A key challenge the researchers face is that increased interactions among robots increase computational complexity, which can slow down processing, communication, and therefore action, jeopardizing the team and its mission. During the first phase of the project, researchers successfully developed algorithms to enable efficient coordination among multiple robots. To address computational lags, the researchers designed a mixed-integer optimization approach that allows for mission planning with potentially significant numbers of robotic agents.
Their method enables significantly faster processing compared to many state-of-the-art techniques and supports joint optimization, allowing the robotic agents to swiftly coordinate their actions toward a shared objective. Cora A. Duggan, a robotics researcher at APL and co-author on the study, notes that, “In dynamic environments, conditions can change quickly, and the robot team has to adapt just as fast. Common approaches explode in computational complexity for larger teams, but our approach overcomes that challenge and can generate complicated tactical plans in just seconds.” By the end of Phase I, the researchers demonstrated their algorithms in hardware by successfully coordinating multi-robot teams in both off-road forested and urban environments.
In Phase II, the researchers are building on this work to manage robot teams in more dynamic and uncertain environments. In these scenarios, the robot teams move rapidly in formation while also avoiding and predicting challenges, such as active surveillants and shifting terrain.
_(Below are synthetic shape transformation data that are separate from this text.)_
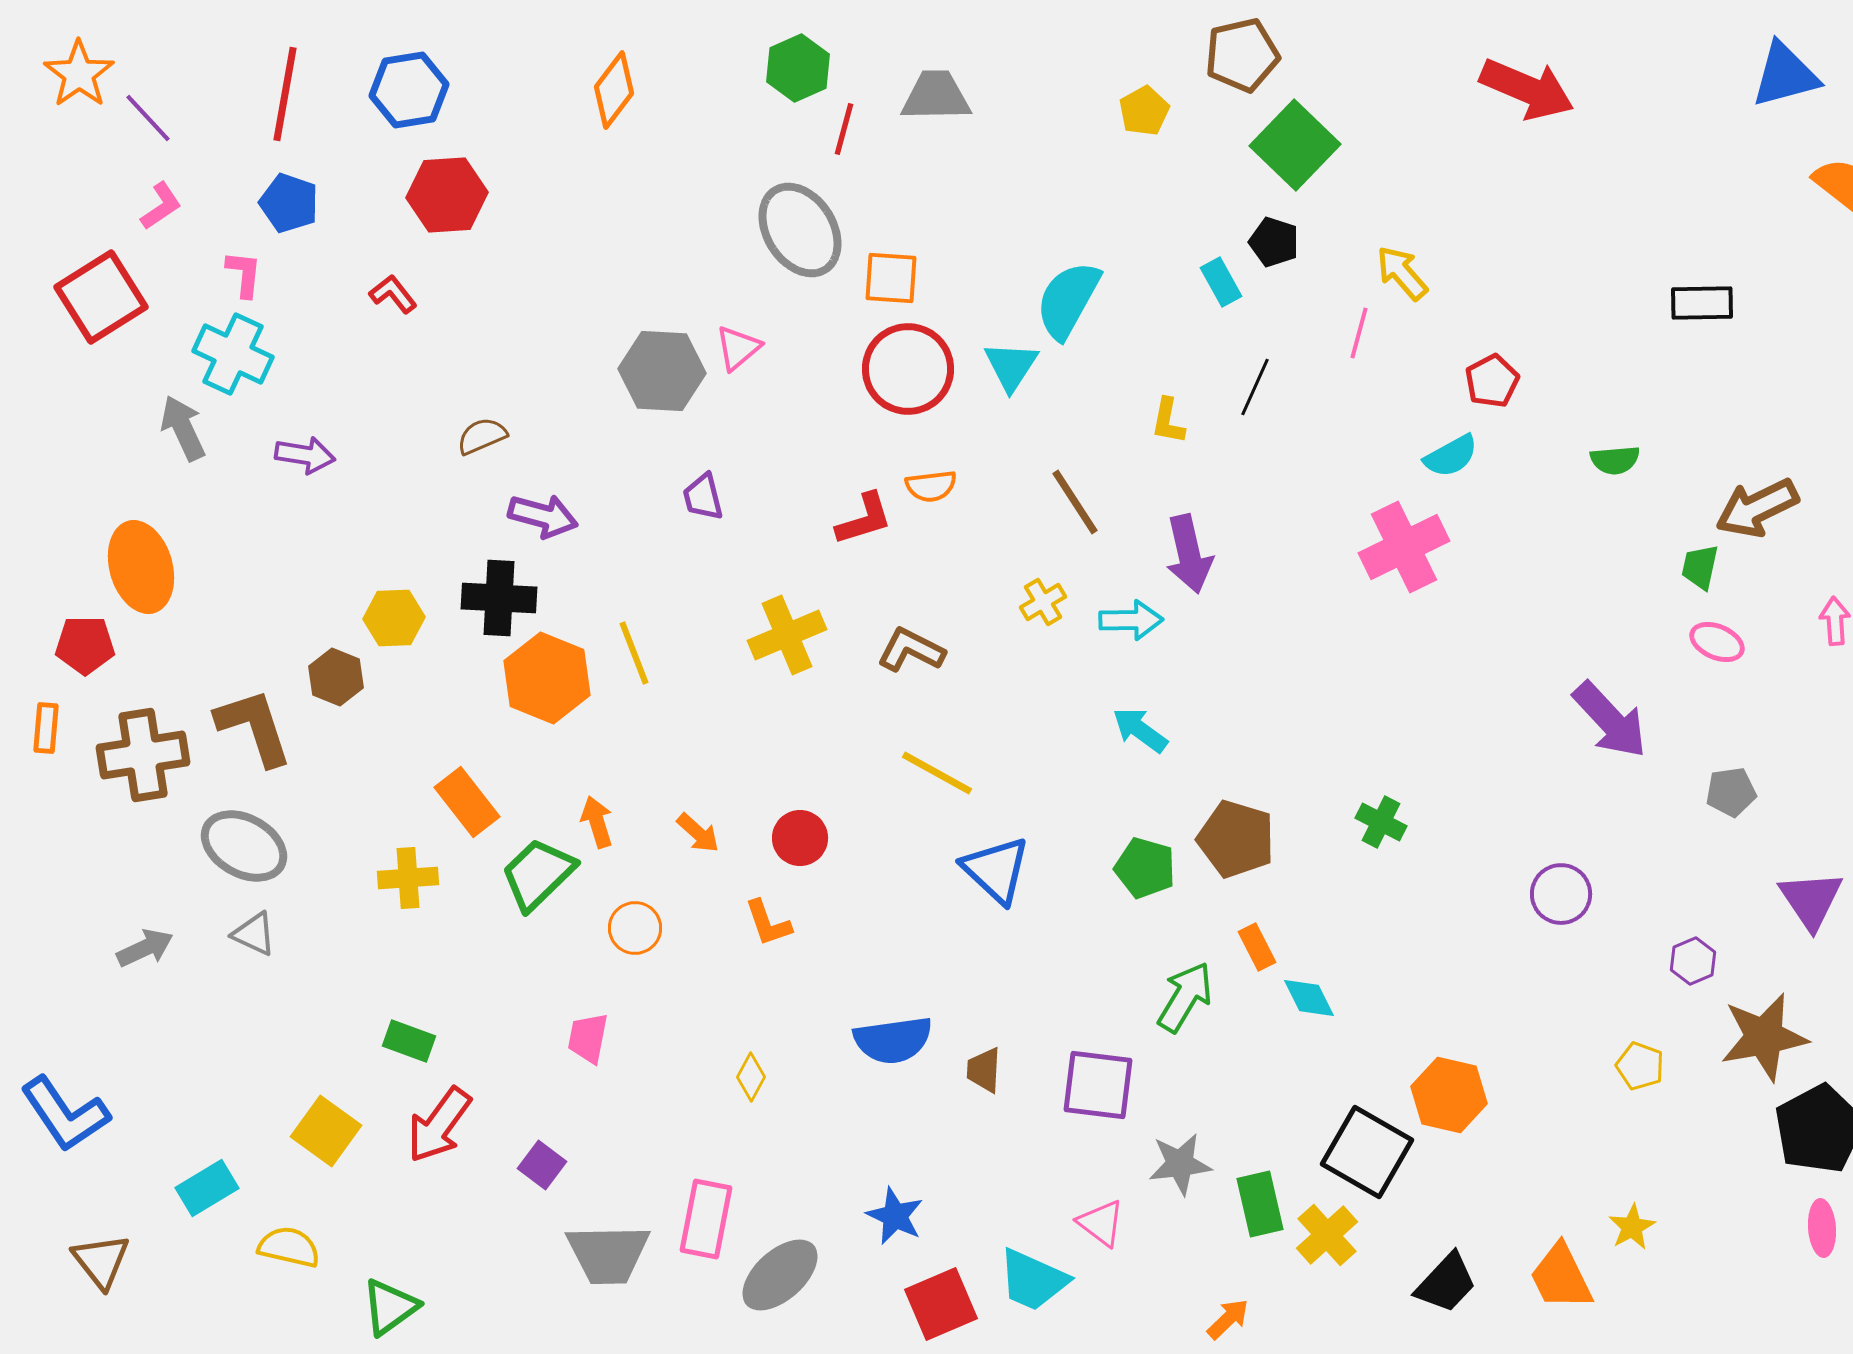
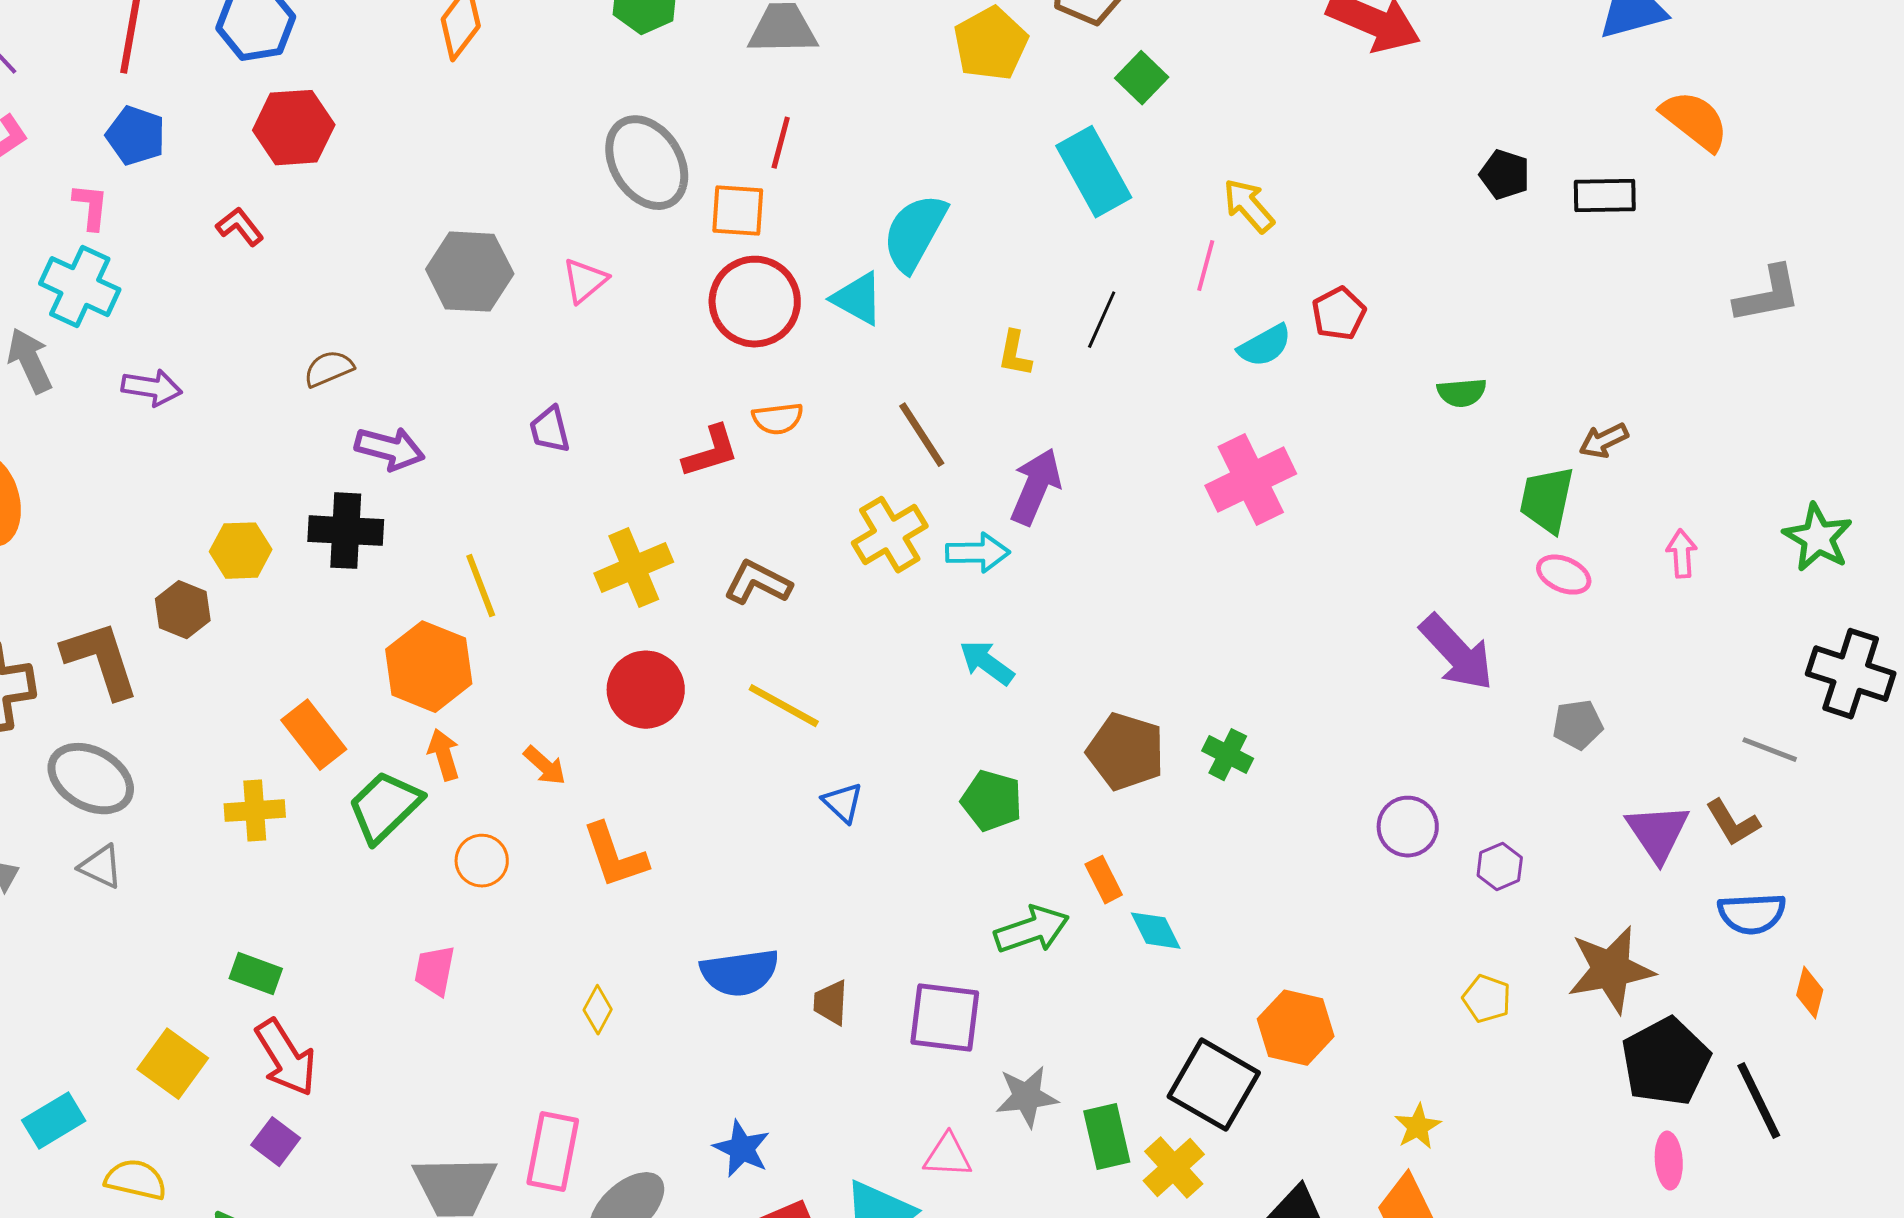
yellow pentagon: (1144, 111) -> (991, 44), size x1.5
red line: (844, 129) -> (781, 143), moved
green square: (1295, 145) -> (1142, 78), size x0.6
black pentagon: (1274, 242) -> (1505, 175), moved
cyan rectangle: (1221, 282) -> (1094, 172), moved, size x1.8
black rectangle: (1702, 303) -> (1605, 196), moved
cyan triangle: (1011, 366) -> (858, 299), turned -34
gray hexagon: (662, 371) -> (470, 272), moved
cyan semicircle: (1451, 456) -> (1265, 346), moved
brown arrow: (1757, 508) -> (1604, 441), size x0.6
purple arrow: (1189, 554) -> (1036, 487), turned -144
green trapezoid: (1700, 567) -> (1547, 500), size x1.5
yellow cross: (1043, 602) -> (890, 535), size x1.6
orange hexagon: (547, 678) -> (429, 667), moved
red circle: (800, 838) -> (646, 690), moved, size x1.4
brown pentagon: (1236, 839) -> (1126, 752), moved
blue triangle: (996, 870) -> (843, 803), size x0.6
orange L-shape: (768, 923) -> (615, 856), size x1.4
purple hexagon: (1693, 961) -> (1500, 867), moved
green arrow: (1185, 997) -> (1032, 930), turned 40
red arrow: (439, 1125) -> (286, 1058), turned -68
purple square: (542, 1165) -> (276, 1142), moved
pink triangle: (1101, 1223) -> (948, 1156), turned -34
yellow star: (1632, 1227) -> (1418, 1127), moved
The STALC planner rapidly creates an aerial graph of the terrain that identifies areas that cannot be traversed and highlights features, such as zones of low visibility. The process defines nodes where robot team members might pause to observe without detection. The Mid-Level planner then assigns each team member a role and allocates routes based on the topological graph.
The STALC algorithms enable robot teams to anticipate the positions and movements of potential observers and obstacles. Some robotic agents monitor as others move to new positions, allowing the team to move in formation toward the desired point.
STALC effectively enhances the autonomy of individual agents, while ultimately empowering them to operate more successfully in tandem even as the environment changes. “Moving forward,” Moore says, “we want to explore how to combine our high-level mission planning with more rapid lower-level motion planning to enable more reactive and adaptive multi-robot teams.”